The farmer’s carry is the 2 hand variation. One kettlebell in each hand. You will experience the same wanting to fall to one side as you take a step, but it’s slightly less pronounced as both sides are weighted.

Overhead Carry

This is the same idea but you’re holding the bell overhead. 2 grip variations, your hand through the horn with the bell pressed against your forearm, or holding the horn so the bottom of the kettlebell is pointed towards the ceiling (known as a “bottoms up” hold.) Keep the shoulder packed (and down / back) while you walk. Same idea here, you’re getting an ab workout but you’re also taxing those shoulders and lats just a bit more than you would with the suitcase carry. Try this if you’re bored with the suitcase carry and want a challenge, but don’t start with this. [Your triceps will also get a workout keeping the arm up.]

Racked Carry

Similar idea to the above two, only this time you need to clean the kettlebells up to a racked position. You can also cheater clean to get 1 side up and do more of a suitcase carry than a farmer’s carry. For a cheater clean you would place the hand you want to lift to down first on the bell, then put your other hand on top, swing the bell between your legs and catch it up around chest level. The horn of the bell would be turned so you’re grabbing in the middle of the horn with your hands. [I realize this is hard to visualize, I’ve got a video of how to do this filmed somewhere, I believe it’s included in Push Ups and Pizza and if not it will be.]

Plank Kettlebell Drags

The sandbag community was big on doing these. Get into a straight arm plank position with the bell slightly off to your side (but grabbible.) Pick it up and place it down on the other side, rinse, and repeat.

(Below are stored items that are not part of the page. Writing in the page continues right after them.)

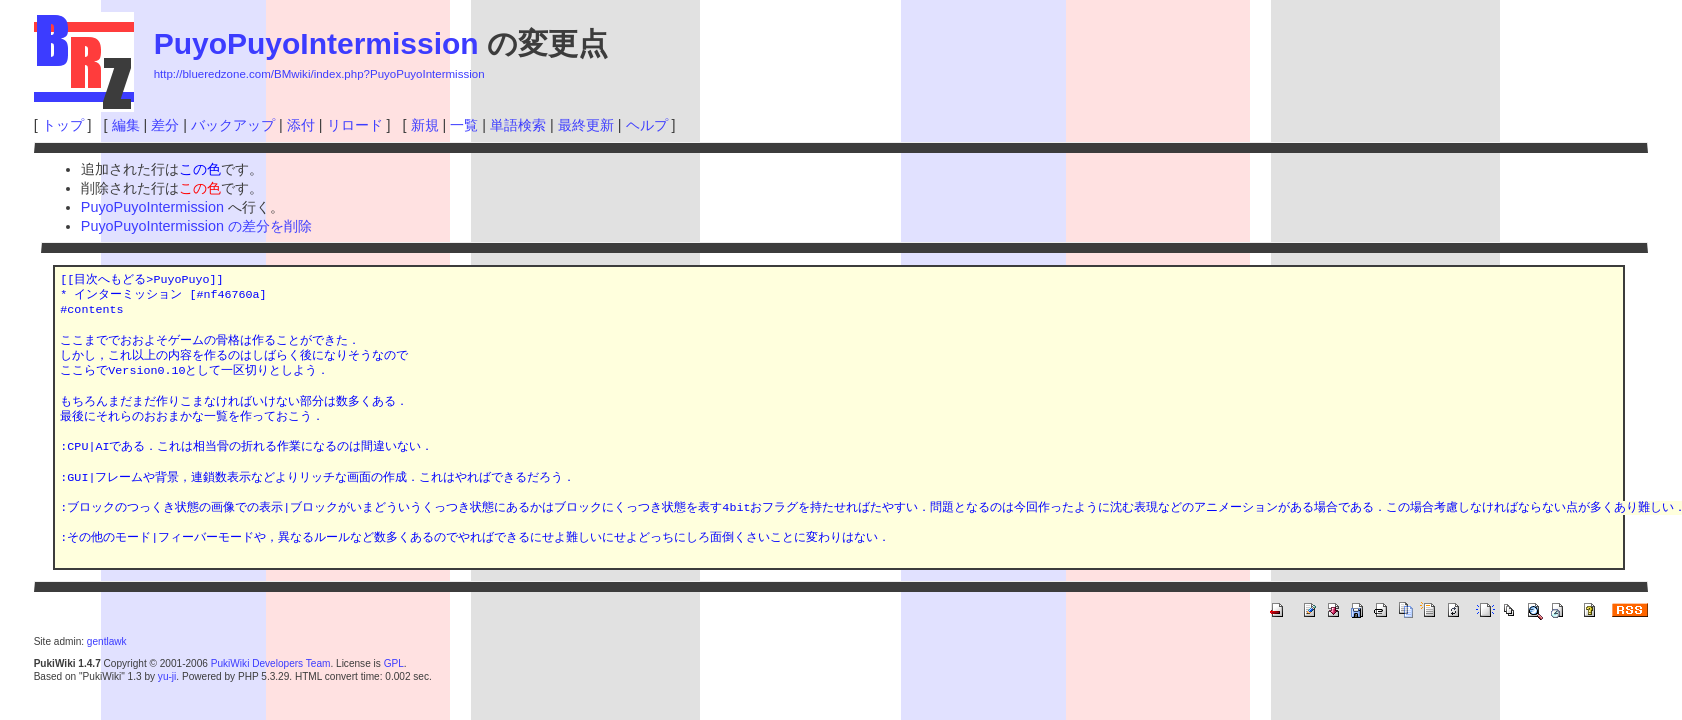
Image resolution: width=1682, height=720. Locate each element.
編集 (126, 125)
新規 (425, 125)
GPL (394, 663)
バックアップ (233, 125)
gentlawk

 Kettlebell Exercises for Arms

“Arms” is a fairly generic term. Technically the forearm is part of the arm so I guess I should include something for that too. I was originally thinking bicep / tricep.

Bottoms Up Holds

I typically use this for both grip and oblique work, but it also taxes the forearm like crazy. You hold the bell in the middle of the horn and have the bottom of the kettlebell face up towards the ceiling. This can be progressed into a walk (you’ll either be in a rack like position or overhead) or into a press (which also works the arms and is coming next.) Squeeze your non working hand (if doing this with 1 bell) to keep the body tight and active.

Overhead Press

My preference is towards the strict press as you’re activating more of the upper body muscles without an assist from the bounce you get from the push press. You’re technically working shoulders and arms in both, but it’s less shoulder and arm with a push press than a strict press. The bell will be pressed up overhead from the racked position. As stated above, the bell can be held in a traditional racked position (either cleaned or cheater cleaned into position) or in a bottoms up position. Do your damnest to keep the wrist straight and neutral while pressing.

Push Ups on the Kettlebell Horns / Rows on Kettlebell Horns / Push Up to Row

Both the push up and the renegade row are going to give you an arm workout as well as an ab workout as you maintain your plank. Get 2 bells you can balance on (or one with the other arm on the ground) and keep your wrists straight as you perform slightly inclined push ups on the bells. At the top of the push up you can incorporate in a row (alternating sides) while doing your best to prevent your body from rotating. The anti-rotational aspect of this row is where even more core stability work comes into play.

This is also a good forearm / wrist exercise as you need to keep everything straight while rowing and pushing.